§ Data extract:
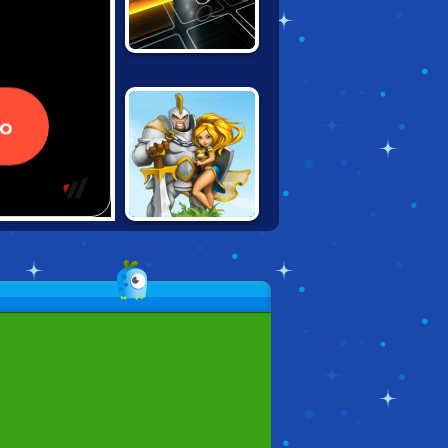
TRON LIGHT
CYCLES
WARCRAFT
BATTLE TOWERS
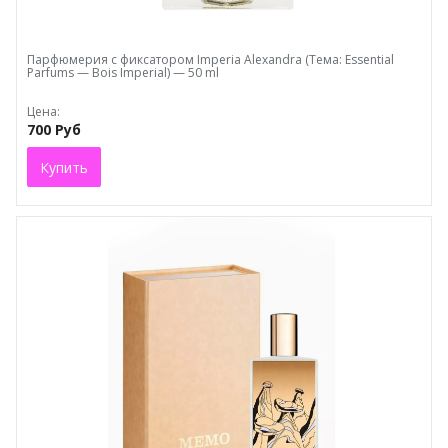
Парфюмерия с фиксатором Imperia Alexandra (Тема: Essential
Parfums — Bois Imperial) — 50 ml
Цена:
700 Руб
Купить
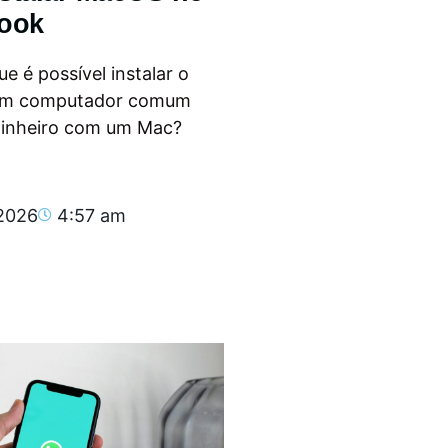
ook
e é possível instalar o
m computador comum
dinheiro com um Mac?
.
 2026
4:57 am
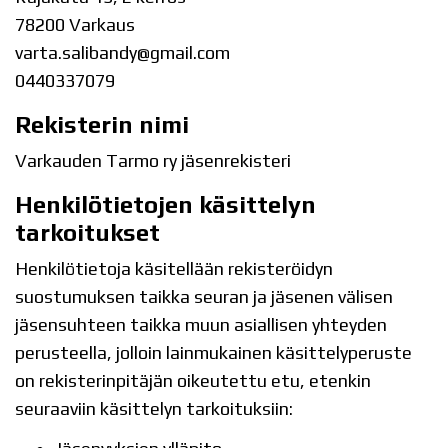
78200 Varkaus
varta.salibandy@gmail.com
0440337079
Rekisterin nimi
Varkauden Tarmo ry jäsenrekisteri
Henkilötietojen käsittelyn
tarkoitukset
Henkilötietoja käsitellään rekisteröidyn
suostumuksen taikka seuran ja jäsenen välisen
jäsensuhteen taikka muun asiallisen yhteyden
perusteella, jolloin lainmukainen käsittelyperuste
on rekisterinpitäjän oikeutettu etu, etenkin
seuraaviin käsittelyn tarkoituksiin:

==

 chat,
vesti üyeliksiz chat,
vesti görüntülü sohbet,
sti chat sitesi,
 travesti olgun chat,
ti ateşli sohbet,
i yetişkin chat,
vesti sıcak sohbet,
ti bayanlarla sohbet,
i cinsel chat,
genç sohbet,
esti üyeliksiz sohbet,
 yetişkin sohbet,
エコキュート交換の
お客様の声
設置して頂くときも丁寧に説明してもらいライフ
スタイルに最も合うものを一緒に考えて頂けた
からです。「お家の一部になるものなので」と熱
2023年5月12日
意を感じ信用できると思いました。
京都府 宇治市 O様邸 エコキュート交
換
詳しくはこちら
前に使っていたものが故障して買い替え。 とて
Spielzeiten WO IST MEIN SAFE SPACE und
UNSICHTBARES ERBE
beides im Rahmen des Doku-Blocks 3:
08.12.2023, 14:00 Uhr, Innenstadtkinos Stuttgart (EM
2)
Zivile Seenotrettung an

==

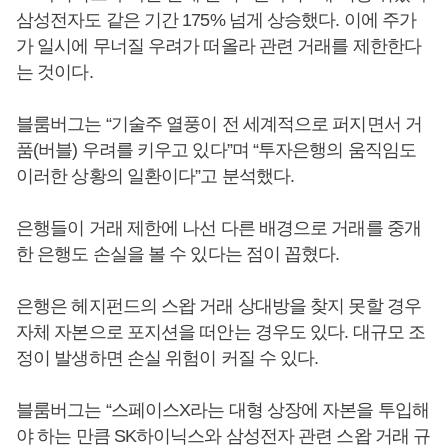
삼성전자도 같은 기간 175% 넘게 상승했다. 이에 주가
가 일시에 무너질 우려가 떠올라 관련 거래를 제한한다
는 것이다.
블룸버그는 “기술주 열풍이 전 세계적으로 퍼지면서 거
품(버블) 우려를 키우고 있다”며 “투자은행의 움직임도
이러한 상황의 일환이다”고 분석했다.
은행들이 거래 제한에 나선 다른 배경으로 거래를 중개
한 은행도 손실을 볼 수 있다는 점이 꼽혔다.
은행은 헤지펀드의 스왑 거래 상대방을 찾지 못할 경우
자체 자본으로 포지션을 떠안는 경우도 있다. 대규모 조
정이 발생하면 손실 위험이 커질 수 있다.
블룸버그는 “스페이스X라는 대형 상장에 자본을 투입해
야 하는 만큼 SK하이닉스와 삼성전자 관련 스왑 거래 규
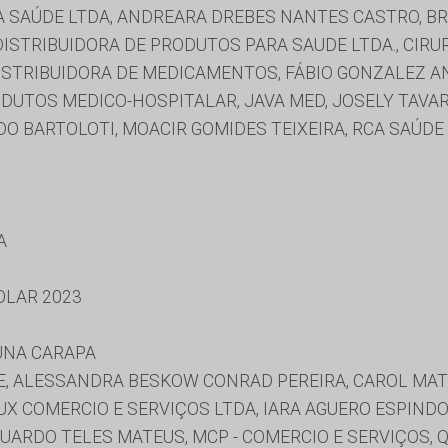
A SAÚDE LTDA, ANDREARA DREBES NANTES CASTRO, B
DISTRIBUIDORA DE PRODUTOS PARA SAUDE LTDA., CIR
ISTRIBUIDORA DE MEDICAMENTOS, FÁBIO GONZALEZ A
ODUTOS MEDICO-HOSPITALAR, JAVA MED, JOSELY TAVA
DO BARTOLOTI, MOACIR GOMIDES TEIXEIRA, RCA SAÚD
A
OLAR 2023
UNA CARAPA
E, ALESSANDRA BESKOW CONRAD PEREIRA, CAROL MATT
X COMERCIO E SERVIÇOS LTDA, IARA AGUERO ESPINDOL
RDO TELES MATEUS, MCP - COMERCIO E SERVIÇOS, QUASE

§ Activity:
Report all lines of the data that include the word "SERVIÇOS".

§ Task result:
X COMERCIO E SERVIÇOS LTDA, IARA AGUERO ESPINDOL
RDO TELES MATEUS, MCP - COMERCIO E SERVIÇOS, QUASE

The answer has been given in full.